Sunlight is said to be the best of disinfectants. Justice Brandeis' famous dictum for disclosure may have a limit: the public release of teacher performance data.
A new study from researchers Peter Bergman of Teachers College, Columbia University and Matthew J. Hill of RAND makes a cogent case for caution by detailing what happened to teachers and students after the 2010 publication of teacher value-added measure (VAM) data by the Los Angeles Times.
The researchers cleverly exploited a decision by the Times to only publish data for teachers who taught at least 60 students, in order to judge the impact of having one's performance data published for the entire world to see.
The idea is straightforward: Create two groups of teachers and compare what happened to them after the Times' 2010 publication: those slightly above the 60-student threshold (whose VAM scores were published) and those slightly below (whose scores were not published). Teachers within those groups should not differ—and the authors ran some checks to make certain this is so—except that some were published and some were not.

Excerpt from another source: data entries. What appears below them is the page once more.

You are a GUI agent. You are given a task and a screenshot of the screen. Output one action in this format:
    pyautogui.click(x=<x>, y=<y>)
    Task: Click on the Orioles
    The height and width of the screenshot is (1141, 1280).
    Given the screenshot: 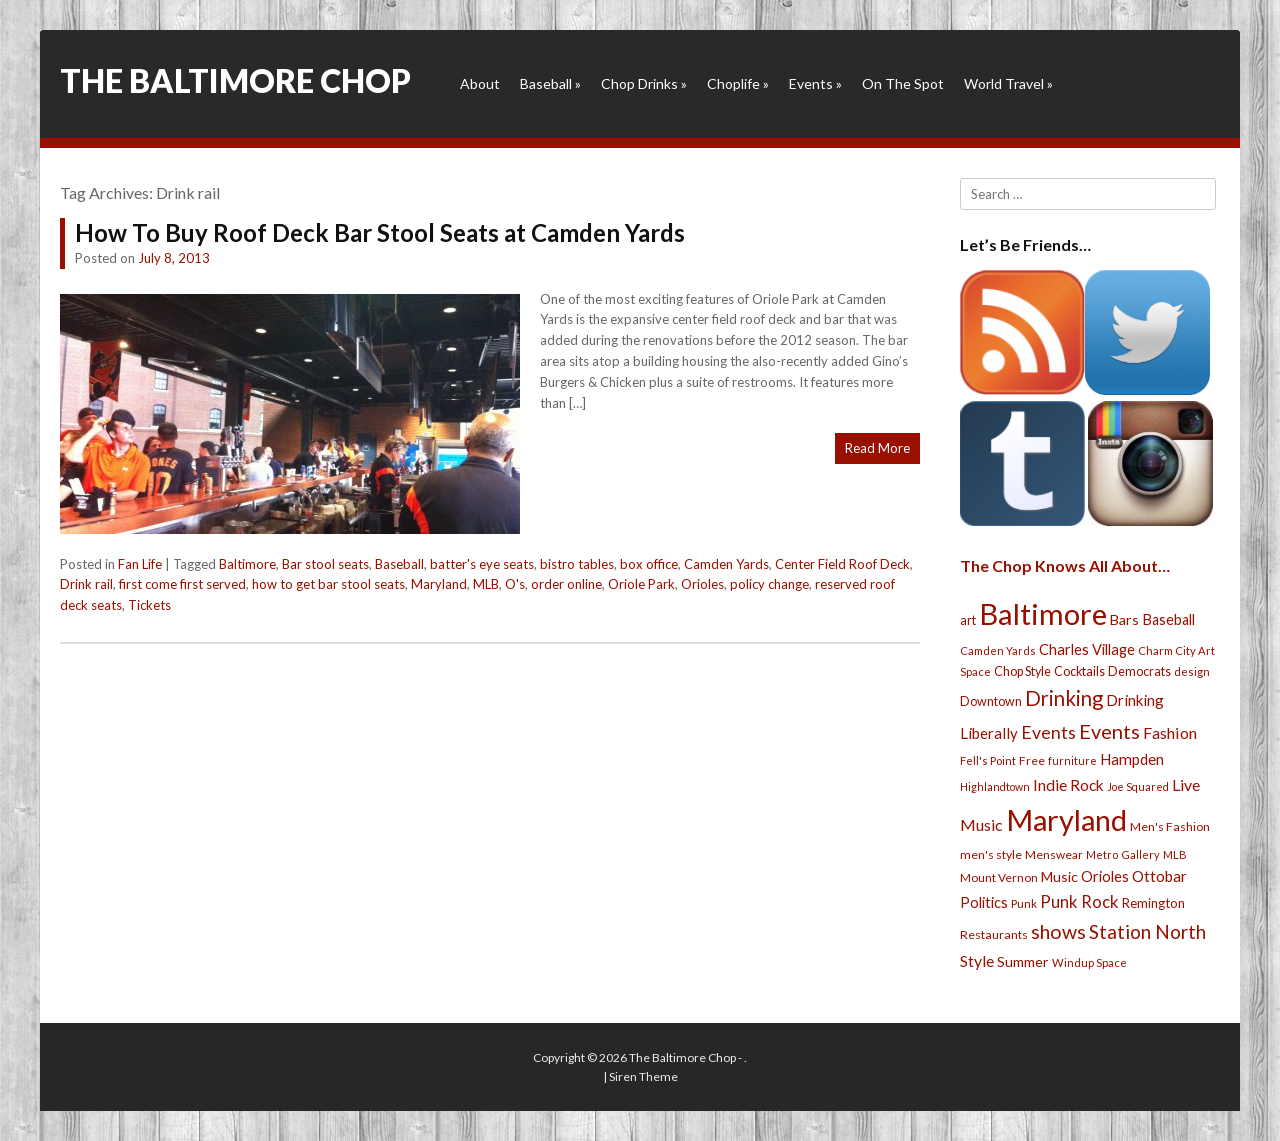 What is the action you would take?
    pyautogui.click(x=702, y=584)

The result? High VAM teachers whose results were published were more likely to be assigned students who do better on state tests (likely because parents pressure schools for such assignments or principals proactively try to head off complaints from such parents).
Further, on average, the test scores produced by published teachers were no better or worse than what was produced by unpublished teachers. However, this average obscures a significant difference: after publication, the highest VAM teachers did worse while the lowest VAM teachers improved.
Recently, the Washington Teachers' Union, representing District of Columbia teachers, urged that the DC City Council not restrict public access to teacher evaluations. They should review the cautionary lessons of this study.